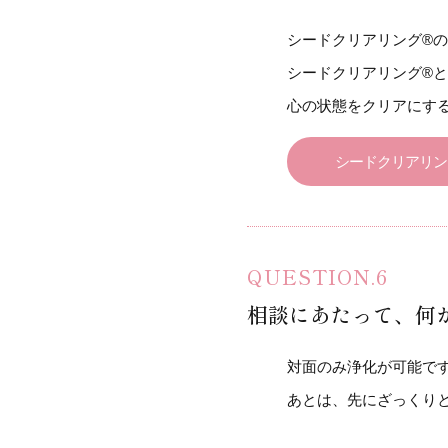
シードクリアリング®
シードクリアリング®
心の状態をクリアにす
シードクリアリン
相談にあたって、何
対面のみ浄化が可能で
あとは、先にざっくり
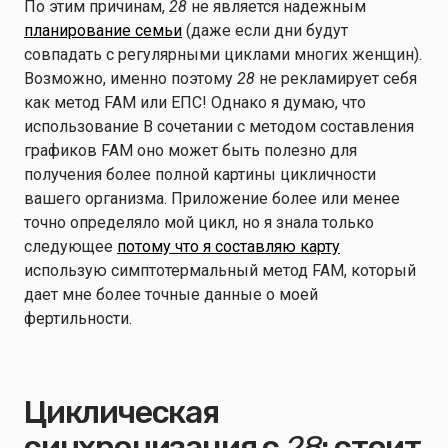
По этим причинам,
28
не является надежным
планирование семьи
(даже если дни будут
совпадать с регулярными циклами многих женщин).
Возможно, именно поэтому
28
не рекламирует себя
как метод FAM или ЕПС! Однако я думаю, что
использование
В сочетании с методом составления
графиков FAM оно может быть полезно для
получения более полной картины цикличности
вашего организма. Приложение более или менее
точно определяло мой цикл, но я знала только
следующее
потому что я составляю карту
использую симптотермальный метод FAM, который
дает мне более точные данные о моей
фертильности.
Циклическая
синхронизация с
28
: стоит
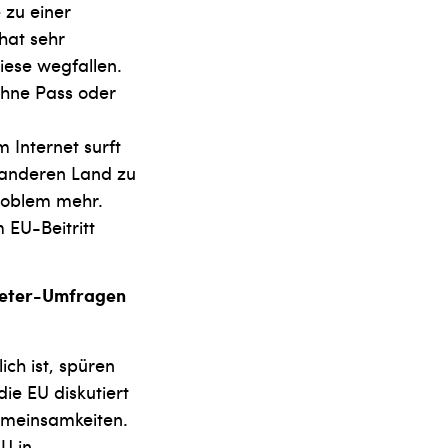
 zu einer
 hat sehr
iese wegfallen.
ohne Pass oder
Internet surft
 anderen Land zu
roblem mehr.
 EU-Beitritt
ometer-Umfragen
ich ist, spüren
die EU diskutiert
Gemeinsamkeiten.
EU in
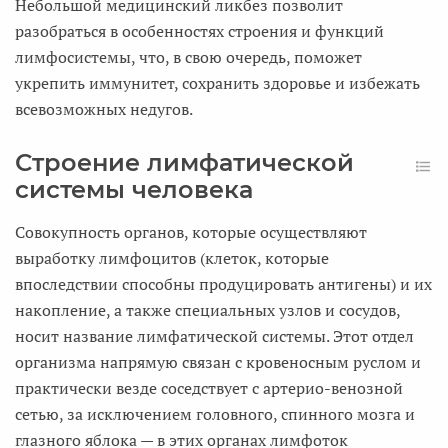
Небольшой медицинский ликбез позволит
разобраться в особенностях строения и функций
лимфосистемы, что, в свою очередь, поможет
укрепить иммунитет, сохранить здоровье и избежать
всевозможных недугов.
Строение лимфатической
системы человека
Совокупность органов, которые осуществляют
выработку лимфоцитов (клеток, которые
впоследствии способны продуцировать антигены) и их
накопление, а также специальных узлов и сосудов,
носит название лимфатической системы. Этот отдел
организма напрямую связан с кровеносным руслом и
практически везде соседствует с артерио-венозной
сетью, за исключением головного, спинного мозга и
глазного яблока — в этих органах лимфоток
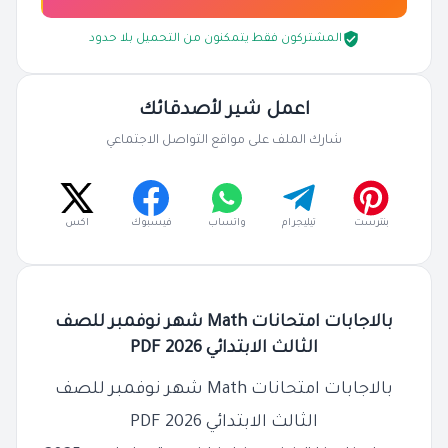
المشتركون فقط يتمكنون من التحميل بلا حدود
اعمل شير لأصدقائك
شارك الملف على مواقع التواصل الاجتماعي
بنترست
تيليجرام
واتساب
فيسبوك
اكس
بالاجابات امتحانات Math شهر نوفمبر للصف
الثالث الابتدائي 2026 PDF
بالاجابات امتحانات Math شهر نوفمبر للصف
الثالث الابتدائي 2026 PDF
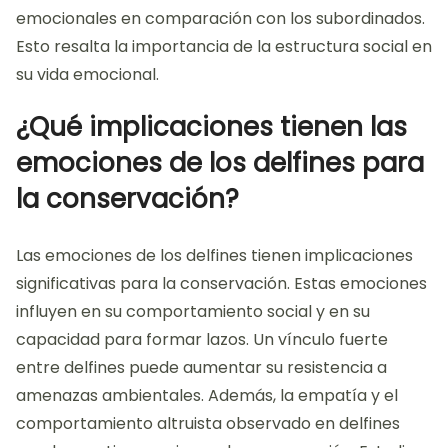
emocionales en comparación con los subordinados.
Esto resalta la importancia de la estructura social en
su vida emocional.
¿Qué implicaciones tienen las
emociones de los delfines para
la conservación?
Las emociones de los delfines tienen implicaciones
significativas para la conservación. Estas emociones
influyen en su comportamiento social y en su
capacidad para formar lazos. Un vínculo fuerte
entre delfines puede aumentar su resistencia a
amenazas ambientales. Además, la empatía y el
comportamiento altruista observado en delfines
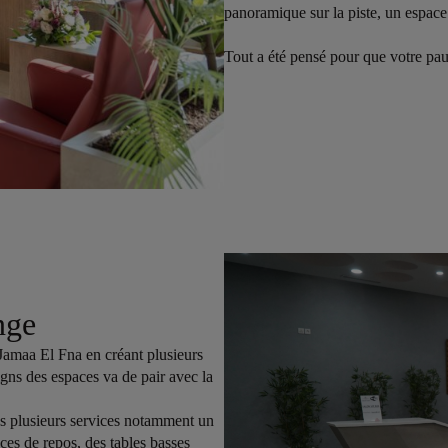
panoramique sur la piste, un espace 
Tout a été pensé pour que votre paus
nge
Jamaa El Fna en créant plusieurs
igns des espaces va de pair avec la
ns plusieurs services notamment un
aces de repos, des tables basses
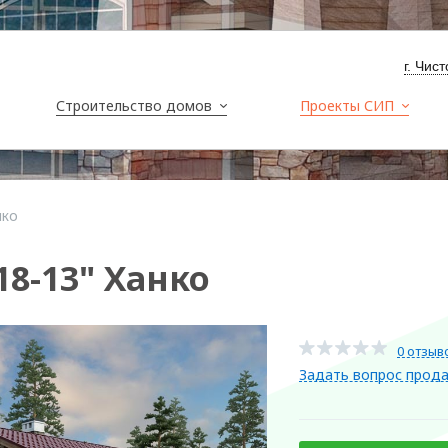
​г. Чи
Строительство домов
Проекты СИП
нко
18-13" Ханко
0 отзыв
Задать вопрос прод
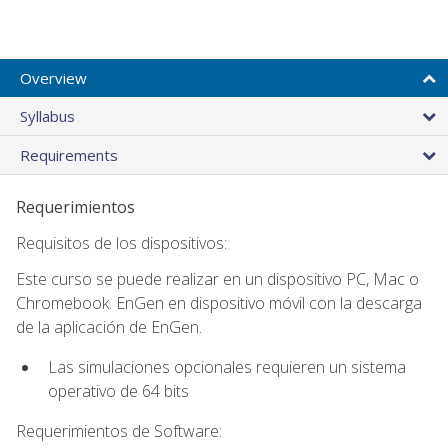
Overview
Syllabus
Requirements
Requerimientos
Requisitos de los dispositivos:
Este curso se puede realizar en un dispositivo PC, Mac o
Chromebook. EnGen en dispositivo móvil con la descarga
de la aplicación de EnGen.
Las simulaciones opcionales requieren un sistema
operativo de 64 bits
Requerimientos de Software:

▸ **TASK DIRECTIONS**:
Read through the entries and copy each line in which "emociones" appears.

▸ **REPLY**:
emociones de los delfines para
Las emociones de los delfines tienen implicaciones
significativas para la conservación. Estas emociones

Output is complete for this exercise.